California health care workers banking on a state-ordered minimum wage increase later this year might have to wait a little longer.
Because of the state’s $38 billion projected budget deficit, Gov. Gavin Newsom on Wednesday said he is seeking changes to a law he signed just three months ago that set the health care industry on a path to a $25 minimum wage.
The first pay increases were expected to take effect in June. It’s unclear how long the proposed changes could push back that schedule. Newsom wants the wage increases to take place when the state’s fiscal outlook is healthy.
He said he signed the law, Senate Bill 525, in October because he “had a commitment on that trigger” from proponents of the law, meaning that the bill’s backers had agreed to tie the wage increase to the state’s budget outlook. His administration did not disclose that agreement when he signed the law.
Erin Mellon, a spokesperson for the governor’s office, said the administration publicly discussed the possibility of clean-up legislation soon after Newsom signed the law. She pointed to a Los Angeles Times article that published three weeks after Newsom signed the law in which another spokesperson said the administration was working on “accompanying legislation to account for state budget conditions and revenues.”
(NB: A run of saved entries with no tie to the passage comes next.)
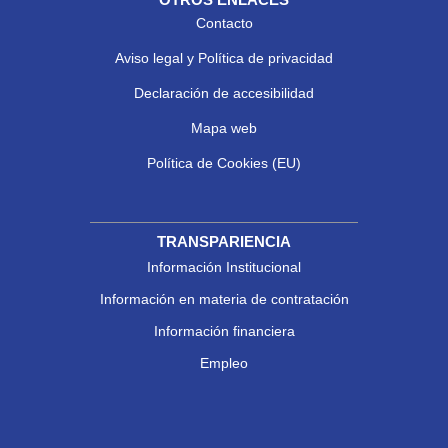
Contacto
Aviso legal y Política de privacidad
Declaración de accesibilidad
Mapa web
Política de Cookies (EU)
TRANSPARIENCIA
Información Institucional
Información en materia de contratación
Información financiera
Empleo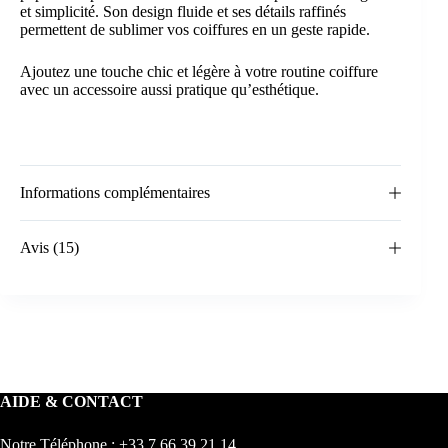
et simplicité. Son design fluide et ses détails raffinés
permettent de sublimer vos coiffures en un geste rapide.
Ajoutez une touche chic et légère à votre routine coiffure
avec un accessoire aussi pratique qu’esthétique.
Informations complémentaires
Avis (15)
AIDE & CONTACT
Notre Téléphone : +33 7 66 39 21 14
Newsom included his request for a delay in the state budget proposal he released Wednesday. He said he is working with legislators and the law’s proponents to craft changes that will be presented in the form of a new bill later this month. His budget proposal said he also wants the Legislature to clarify whether state health workers are exempt from the law.
California Minimum Wage Increases
The law was one of two bills Newsom signed last fall raising the minimum wage for certain workers in specific industries. A separate law that raises the minimum wage for fast-food workers to $20 an hour starting in April is moving forward. The California minimum wage for other workers is $16 an hour this year.
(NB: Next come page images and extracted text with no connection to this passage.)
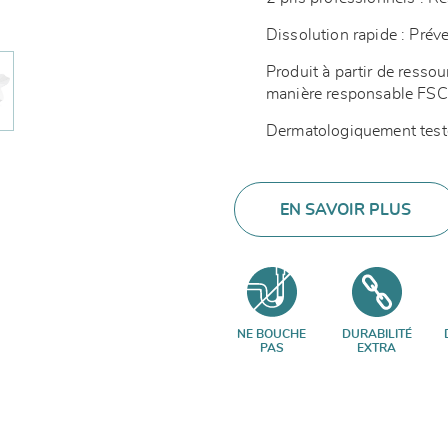
Dissolution rapide : Pré
Produit à partir de resso
manière responsable F
Dermatologiquement test
EN SAVOIR PLUS
NE BOUCHE
DURABILITÉ
PAS
EXTRA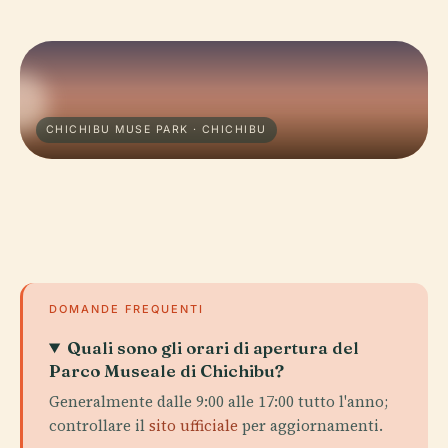
CHICHIBU MUSE PARK · CHICHIBU
DOMANDE FREQUENTI
Quali sono gli orari di apertura del
Parco Museale di Chichibu?
Generalmente dalle 9:00 alle 17:00 tutto l'anno;
controllare il
sito ufficiale
per aggiornamenti.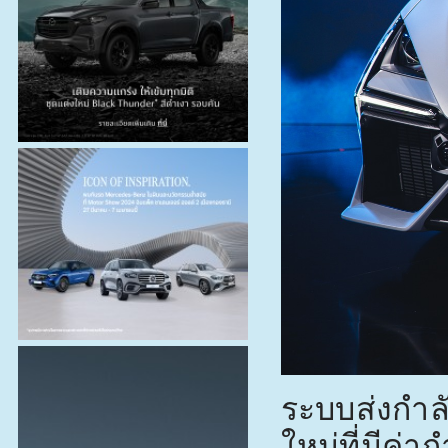
ระบบส่งกำลั
ใหม่ที่มีค่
Close to 500,000 California health care workers are expected to see pay increases under the minimum wage law for their industry once it goes into effect.
The bill came together late in the legislative year after the Service Employees International Union, the law sponsor, and a group of health care employers, including the California Hospital Association, brokered a deal under which both sides supported the wage increase. Newsom signed it without a clear cost estimate.
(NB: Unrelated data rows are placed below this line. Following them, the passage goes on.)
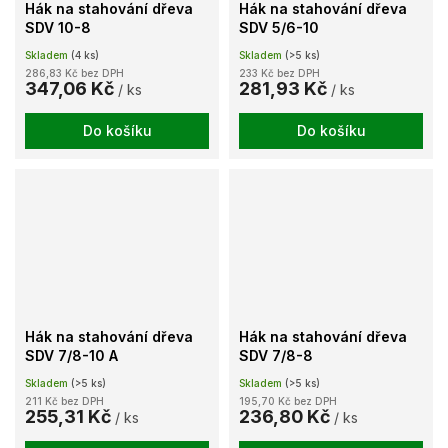
Hák na stahování dřeva
Hák na stahování dřeva
SDV 10-8
SDV 5/6-10
Skladem
(4 ks)
Skladem
(>5 ks)
286,83 Kč bez DPH
233 Kč bez DPH
347,06 Kč
281,93 Kč
/ ks
/ ks
Do košíku
Do košíku
Hák na stahování dřeva
Hák na stahování dřeva
SDV 7/8-10 A
SDV 7/8-8
Skladem
(>5 ks)
Skladem
(>5 ks)
211 Kč bez DPH
195,70 Kč bez DPH
255,31 Kč
236,80 Kč
/ ks
/ ks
Newsom’s Department of Finance released a price estimate in November, projecting it would cost the state approximately $4 billion in 2024-25, with $2 billion coming out of the state general fund.
SEIU declined an interview after Newsom’s budget remarks. It released a statement that said it would continue working with the administration and the Legislature.
Lawmakers Anticipated Budget Deficit
Newsom’s signature on the bill surprised some lawmakers because they anticipated a steep deficit.
“While we didn’t know what the deficit was at the time, I, at least, was assuming that the news was going to be not good, and I couldn’t understand why we would be so deliberately adding to our own overhead,” said Sen. Roger Niello, a Fair Oaks Republican who sits as vice chair of the Senate budget and fiscal review committee
The health worker pay law aims to create more sustainable incomes as a way to retain and attract workers in a field that, for years now, has been dealing with serious staff shortages. The law would cost the state because it applies to workers at state-owned facilities and because the state would likely have to raise Medi-Cal rates paid to providers to offset some of their increased costs associated with the wage hikes.
Before securing a statewide boost in pay, SEIU California and its affiliate chapters pushed to increase wages for health workers at the local level through city ordinances and ballot measures. In 2022, the union secured its first local win in the city of Inglewood, where health workers at private health facilities qualified for a new floor wage of $25 that went into effect on Jan. 1, 2023.